According to Databricks' own documentation, the VSCode extension only supports workspace folders it creates itself. Existing shared workspace folders or directories—especially those created directly in the Databricks UI or by IT for collaboration—are currently not supported for direct access/editing through the extension. The extension enforces this restriction for compatibility and stability reasons, and there’s no officially documented workaround for "adopting" a pre-existing shared folder into the VSCode workflow.

What Happens If You Try to Bypass?

  • Manual artifact modification (trying to mimic what the extension does by copying project scaffolding/artifacts into your shared workspace folder) generally won't work. The extension expects to manage the workspace's metadata and structure itself, which means "hacking" it is likely to result in sync issues or errors.

  • This could introduce inconsistency, data loss, or break future extension compatibility.

  • The overwhelming consensus in user forums and the official documentation is that, at the moment, you cannot use the extension to collaboratively edit shared workspace folders unless they originate from the extension itself.

Potential Workarounds

While there isn’t a perfect out-of-the-box solution, here are your practical options:

1. Clone/Sync Notebooks Locally

  • One approach is to export notebooks from the shared folder via the Databricks UI to your local machine.

  • Then, work on them in VSCode with the Databricks extension (in a project folder it creates).

  • Later, manually or via script, re-import updated notebooks back into the shared workspace folder in Databricks.

  • This isn't seamless but is safe and officially supported.

2. Use Git Repos as a Mediator

  • Set up a Git repo (e.g., on GitHub or an internal Git service) to hold your notebook templates and assets.

  • Colleagues use VSCode’s Git integration to collaborate on notebooks.
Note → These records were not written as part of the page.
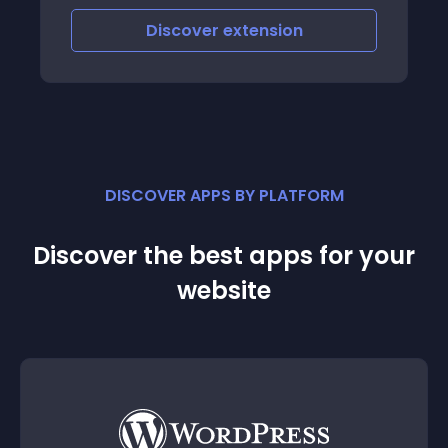
Discover
extension
DISCOVER APPS BY PLATFORM
Discover the best apps for your
website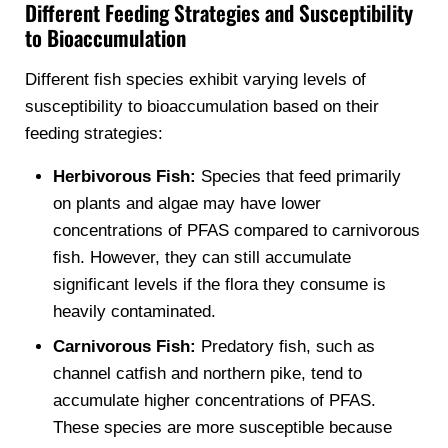
Different Feeding Strategies and Susceptibility
to Bioaccumulation
Different fish species exhibit varying levels of
susceptibility to bioaccumulation based on their
feeding strategies:
Herbivorous Fish:
Species that feed primarily
on plants and algae may have lower
concentrations of PFAS compared to carnivorous
fish. However, they can still accumulate
significant levels if the flora they consume is
heavily contaminated.
Carnivorous Fish:
Predatory fish, such as
channel catfish and northern pike, tend to
accumulate higher concentrations of PFAS.
These species are more susceptible because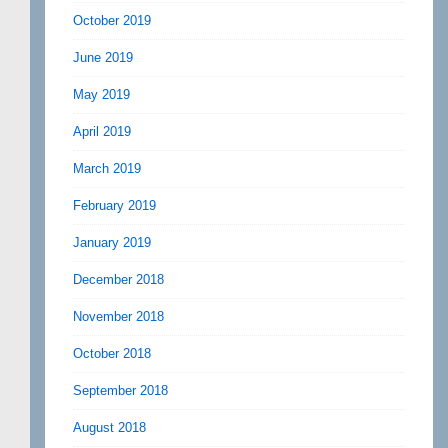
October 2019
June 2019
May 2019
April 2019
March 2019
February 2019
January 2019
December 2018
November 2018
October 2018
September 2018
August 2018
Changes can be merged and tracked outside of the Databricks workspace.

  • Periodically, push changes to the Databricks workspace—for example, with a scheduled notebook/script, or via direct import.

3. Wait for Feature Support/Submit Feedback

  • If collaborative workspace folder access via VSCode is essential, consider submitting feedback to Databricks; the product team is known to prioritize highly requested features.

Summary Table

Approach Pros Cons
Use extension-created folders only Seamless VSCode/extension support No direct shared folder collaboration
Manual copy/export/import Works within existing restrictions Manual, clunky, risk of overwrites
Git-mediated workflow Industry-standard collaboration, audit trail Requires extra setup, learning curve
Wait/submit feedback Could influence future extension capabilities No timeline guarantee
 
 

Final Verdict

You are not wasting your time by exploring, but you are likely to hit an immovable wall trying to force the extension to operate outside its intended scope. The safest productivity boost, in your case, is to use the Git-integrated workflow for now, and to monitor Databricks' roadmap for more collaborative VSCode extension support for shared folders in the future.